Speaker 2: It sounds real loosey goosey or whatever, but there’s actually a state program called lateral entry for people that have a teachable four year degree. And there is a statewide shortage of teachers, and there’s nationwide shortage of teachers. And what you do is you sign up and you say, “I agree to get my teaching certification as I’m working here.” So yeah, they still have lateral entry. I love teaching there. I mean, I wish I made more money at it, but the coaching was phenomenal. Both Harrington, Pappas, and Hall were clients of mine. So many players have been clients of mine.
The assistant principal is now transferring to Avery. He was a fellow social studies teacher while I was there. And he was the assistant principal. And we just put his house under contract in a day, just last week or the week before. Our firm has Dr. B’s house listed now. He’s transferred and everything. So I mean, it’s a source of business, but it’s such a great, great community school. My kids have been involved in sports there. I was involved in coaching there. The single most important thing I could tell somebody is they’re like, “When you were a teacher there, what was the greatest indicator of whether or not a student would be successful in your class?” And it certainly wasn’t race. It certainly wasn’t economic background. It wasn’t whether or not they were from a broken home or living with just mom or dad, or if they had both parents there. The single greatest factor was, were their parents involved?

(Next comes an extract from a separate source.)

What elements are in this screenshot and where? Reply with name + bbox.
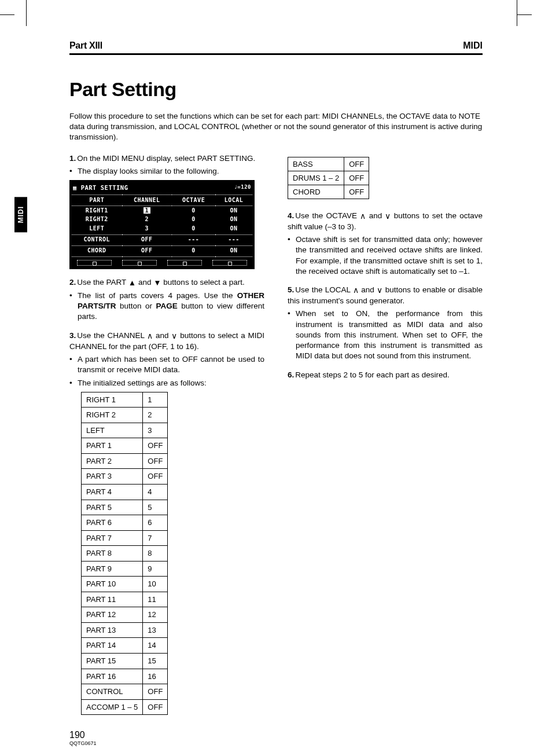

And if their parents were involved, those were good kids and they got good grades. Northwood is certainly doing better than it used to academically, and I think it will continue to improve. I think so many of those UNC Medical faculty and professors from the university are now living in Chatham county, and they’re a part of our school district, and I think that they have high standards. But it’s really whether or not the parents are involved in their kids’ education for them to make something out of it.
My business partner’s daughter got into Duke this year. She was first in her class at Northwood. We had the scholarship athletic awards and the academic awards. And there are kids going to schools all across this state, all across this country. I think Northwood’s going to be well represented in the colleges and universities coming up next year. So it is a school that is a part of our community. Our firm does a lot of advertising and marketing with them, but it’s not just about that. It is good people working there, and it’s good kids that are going there.
Speaker 1: How did you go from coaching to selling real estate?
Speaker 2: The person that I was married to at the time was a real estate attorney. And this place was just starting to grow so quick. And she said, “Just get your real estate license on the side and supplement our income a little bit.” And it just took off. It just took off. I gave up the teaching, but I didn’t give up the coaching, and I coached for another eight, ten years. And then once my kids got involved in sports, I had to give up the coaching as well. I think once my kids get through high school, I might want to return to coaching. It’s one of those things where you give a little, and it gives back to you so much more. And I think one of the best honors any kid can give you is to call you coach. And I still have kids, if I’m on the sidewalk downtown, they yell out, “Coach Andrews!” And it’s a good place.